Thanks to the emergence of global platforms like the internet, privacy laws around the world have a kinship or descendancy, and have converged to present a consensus on international standards. Whether formally or otherwise, the regulations and guidance in foreign jurisdictions have a persuasive effect.
Both principles- and risk-based regulation require organisations to conduct a bespoke analysis of their actions and context. While regulatory compliance floors may differ, a focus on a neutral analysis that mitigates the true harms will most benefit individuals.
Organisations should focus on Interoperability with legal regimes, technological platforms, and even future developments. They should be encouraged to develop practices that apply regardless of jurisdiction or technology, as long as the goal is to support individuals' rights.
"No man is an island." John Donne wrote these words in 1624, only fifteen years after the Sea Venture encountered Bermuda. It's often said that Bermuda's founding shipwreck inspired William Shakespeare's The Tempest, and I like to think that Bermuda also inspired Donne. In my short time in Bermuda these past months, I've taken to adapting the phrase with an ironic bent to say that, paradoxically, "Bermuda is not an island."
As true as this philosophy was at the birth of the modern world, thanks to our technological advances the idea has never been more relevant. We are all interconnected. That's how each of us, even those who live on geographical islands, need to think of the world. Everyone is now our neighbour - capable of sending us a message, logging into our system, or observing our behaviour. No one can rely on obscurity as a protection the way they might have before, which can be a jarring notion.
The internet particularly is a global platform, despite recent trends to wall off portions, and its insertion into all aspects of our lives has enabled global uses of data. Over past decades, privacy laws have emerged organically from trade or governmental discussions to develop national and international standards behind what responsibilities any organisation that uses data may have. Hearteningly, there has been a remarkable consensus around the world to the structure of ideas like Privacy Principles.
Most privacy laws are based on these principles, suggesting the conceptual guidelines that an organisation must follow. To understand how these principles apply, each entity must conduct a bespoke analysis of its actions and their context. Since organisations must comply worldwide with laws based largely on the same principles, in many cases the analysis leads to consensus best practices across multiple jurisdictions. This is why, whether formally or otherwise, the regulations and guidance in foreign jurisdictions tend to have a persuasive effect.
A similar pattern emerges when laws, and organisations, focus on risk. As entities work to effectively mitigate risks specific to their organisation, the vast majority of those risks and actions are consistent regardless of their exact location or jurisdiction. They may face different regulatory compliance floors, but a focus on risk results in an inherently neutral analysis that mitigates the true harms.
Organisations should be encouraged to develop practices that apply regardless of jurisdiction - so long as they support the rights of individuals. This interoperable approach makes business sense, because it allows an organisation operating in multiple jurisdictions to develop a single business program instead of multiple regimes. This approach also supports a high standard of privacy protection for individuals: because organisations must still meet varied privacy regulatory requirements, the net result is a rising tide that lifts privacy rights.

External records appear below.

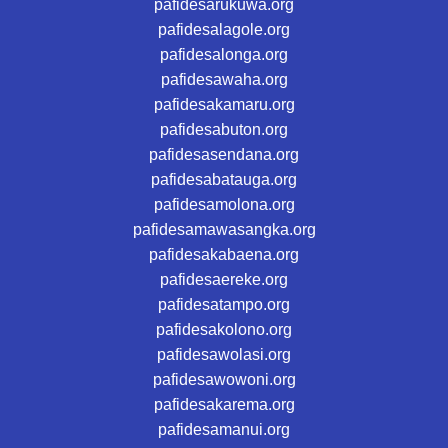
pafidesarukuwa.org
pafidesalagole.org
pafidesalonga.org
pafidesawaha.org
pafidesakamaru.org
pafidesabuton.org
pafidesasendana.org
pafidesabatauga.org
pafidesamolona.org
pafidesamawasangka.org
pafidesakabaena.org
pafidesaereke.org
pafidesatampo.org
pafidesakolono.org
pafidesawolasi.org
pafidesawowoni.org
pafidesakarema.org
pafidesamanui.org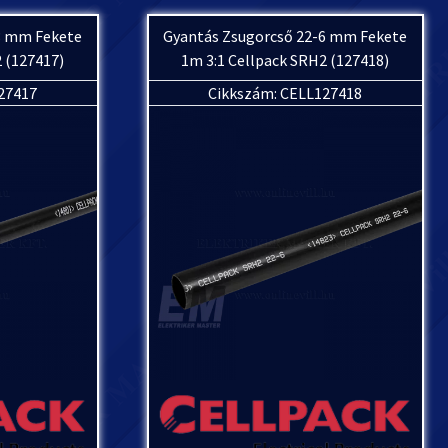
3 mm Fekete
Gyantás Zsugorcső 22-6 mm Fekete
 (127417)
1m 3:1 Cellpack SRH2 (127418)
27417
Cikkszám: CELL127418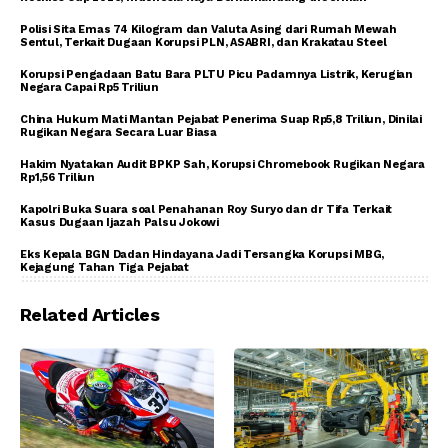
Polisi Sita Emas 74 Kilogram dan Valuta Asing dari Rumah Mewah
Sentul, Terkait Dugaan Korupsi PLN, ASABRI, dan Krakatau Steel
Korupsi Pengadaan Batu Bara PLTU Picu Padamnya Listrik, Kerugian
Negara Capai Rp5 Triliun
China Hukum Mati Mantan Pejabat Penerima Suap Rp5,8 Triliun, Dinilai
Rugikan Negara Secara Luar Biasa
Hakim Nyatakan Audit BPKP Sah, Korupsi Chromebook Rugikan Negara
Rp1,56 Triliun
Kapolri Buka Suara soal Penahanan Roy Suryo dan dr Tifa Terkait
Kasus Dugaan Ijazah Palsu Jokowi
Eks Kepala BGN Dadan Hindayana Jadi Tersangka Korupsi MBG,
Kejagung Tahan Tiga Pejabat
Related Articles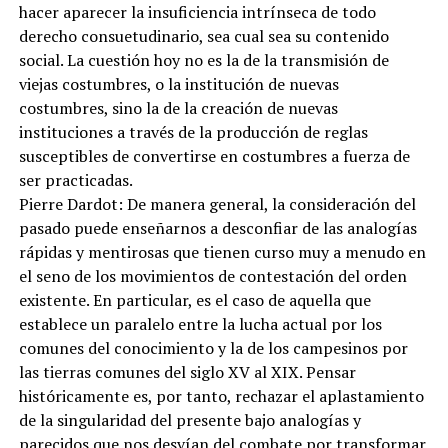
hacer aparecer la insuficiencia intrínseca de todo
derecho consuetudinario, sea cual sea su contenido
social. La cuestión hoy no es la de la transmisión de
viejas costumbres, o la institución de nuevas
costumbres, sino la de la creación de nuevas
instituciones a través de la producción de reglas
susceptibles de convertirse en costumbres a fuerza de
ser practicadas.
Pierre Dardot: De manera general, la consideración del
pasado puede enseñarnos a desconfiar de las analogías
rápidas y mentirosas que tienen curso muy a menudo en
el seno de los movimientos de contestación del orden
existente. En particular, es el caso de aquella que
establece un paralelo entre la lucha actual por los
comunes del conocimiento y la de los campesinos por
las tierras comunes del siglo XV al XIX. Pensar
históricamente es, por tanto, rechazar el aplastamiento
de la singularidad del presente bajo analogías y
parecidos que nos desvían del combate por transformar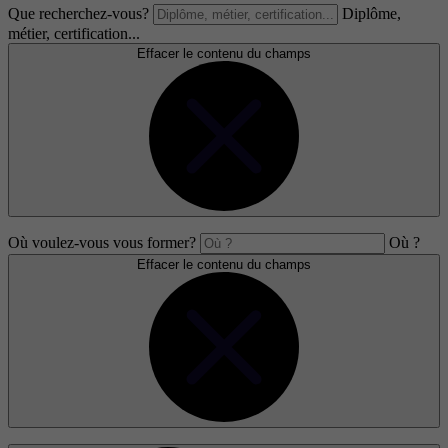
Que recherchez-vous?
Diplôme,
métier, certification...
Effacer le contenu du champs
Où voulez-vous vous former?
Où ?
Effacer le contenu du champs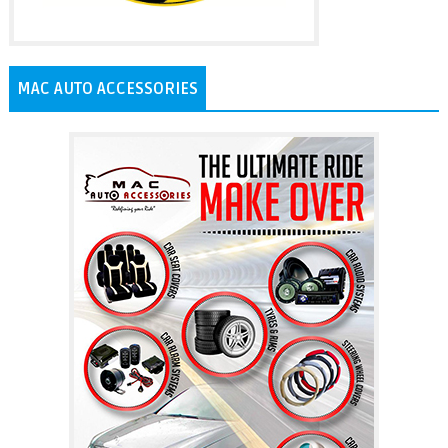
MAC AUTO ACCESSORIES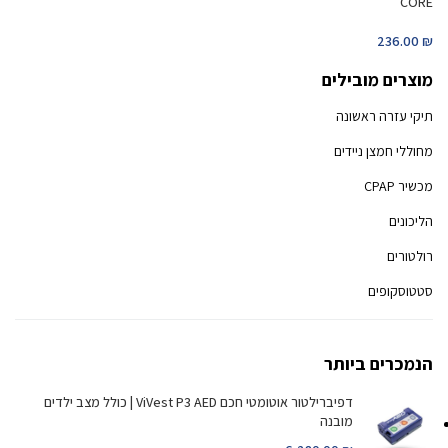
CORE
236.00
₪
מוצרים מובילים
תיקי עזרה ראשונה
מחוללי חמצן ניידים
מכשיר CPAP
הליכונים
רולטורים
סטטוסקופים
הנמכרים ביותר
דפיברילטור אוטומטי חכם ViVest P3 AED | כולל מצב ילדים
מובנה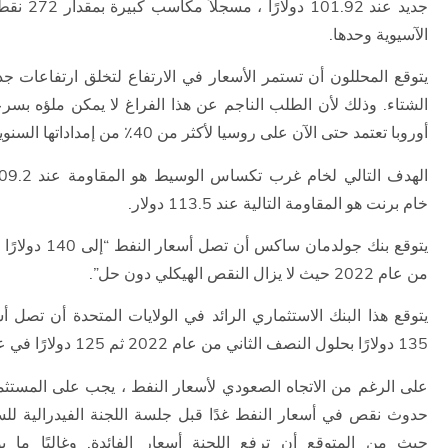
جديد عند 101.92 
الآسيوية وحدها.
يتوقع المحللون أن تستمر الأسعار في الارتفاع لتخلق ارتفاعات 
الشتاء. وذلك لأن الطلب الناجم عن هذا الفراغ لا يمكن ملؤه بس
أوروبا تعتمد حتى الآن على روسيا لأكثر من 40٪ من إمداداتها السنوية من الغاز.
خام برنت هو المقاومة التالية عند 113.5 دولار.
يتوقع بنك جولدمان ساكس 
من عام 2022 حيث لا يزال النقص الهيكلي دون حل”.
يتوقع هذا البنك الاستثماري الرائد في الولايات المتحدة أن تصل أ
135 دولارًا بحلول النصف الثاني من عام 2022 ثم 125 دولارًا في عام 2023.
على الرغم من الاتجاه الصعودي لأسعار النفط ، يجب على المستثمري
حدوث نقص في أسعار النفط غدًا قبل جلسة اللجنة الفيدرالية للس
حيث من المتوقع أن ترفع اللجنة أسعار الفائدة. وغالبًا ما ي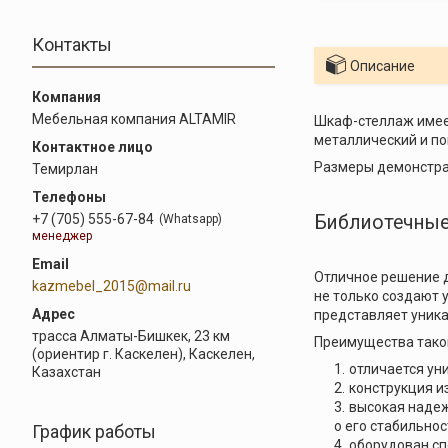
Контакты
Описание
Мебельная компания ALTAMIR
Шкаф-стеллаж имеет
металлический и по
Размеры демонстра
Темирлан
+7 (705) 555-67-84
Библиотечные 
Whatsapp
менеджер
Отличное решение д
kazmebel_2015@mail.ru
не только создают 
представляет уник
трасса Алматы-Бишкек, 23 км
Преимущества такой
(ориентир г. Каскелен), Каскелен,
отличается ун
Казахстан
конструкция и
высокая надеж
о его стабильнос
График работы
оборудован сп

As a regulator, my office will support this practice by identifying and endorsing guidance and best practices that allow organisations to meet these goals, and approaching regulatory action with understanding, if due diligence and a spirit of good intentions are present.

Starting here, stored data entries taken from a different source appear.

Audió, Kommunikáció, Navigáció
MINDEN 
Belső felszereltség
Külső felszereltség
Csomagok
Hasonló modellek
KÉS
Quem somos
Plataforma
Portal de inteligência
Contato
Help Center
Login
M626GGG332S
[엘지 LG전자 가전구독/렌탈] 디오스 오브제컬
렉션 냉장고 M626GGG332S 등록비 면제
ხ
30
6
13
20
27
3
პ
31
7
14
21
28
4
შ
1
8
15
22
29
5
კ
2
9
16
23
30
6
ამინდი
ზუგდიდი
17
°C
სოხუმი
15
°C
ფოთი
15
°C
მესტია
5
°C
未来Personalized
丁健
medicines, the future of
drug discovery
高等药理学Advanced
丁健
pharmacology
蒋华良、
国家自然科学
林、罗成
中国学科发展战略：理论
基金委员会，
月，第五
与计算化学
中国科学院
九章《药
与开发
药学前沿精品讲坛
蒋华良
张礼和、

Organisations should also be encouraged to develop practices that apply interoperably to varied technologies. Often, businesses attempt to lock customers in to their ecosystem in an attempt to corner the market for their attention. In the long run, this approach will only benefit a business that achieves monopolistic proportions - which itself runs afoul of other public policy goals.
Instead, by incentivising organisations to make their products technologically interoperable, we encourage a healthy marketplace and competitive space, where individuals are in the best position to choose the products that meet their needs and to make informed choices about sharing, retrieving, and moving their data.
Organisations should make their practices interoperable in one other way: with the future. By preparing in advance for regulatory trends, technological developments, and the protection of individual rights, these entities can engage in future-proofing that allows them to remain in a position to succeed even as the global environment changes.
If we only focus on one jurisdiction or one technology, one right or one emerging issue, then we merely create a single patch of fabric. Instead, we need to focus on the entire sail. Weaving universal, interoperable business practices will allow us to better catch the wind and move ever forward. We can progress with a single, intact sheet or with a patchwork - if, like our approach, it is seamless.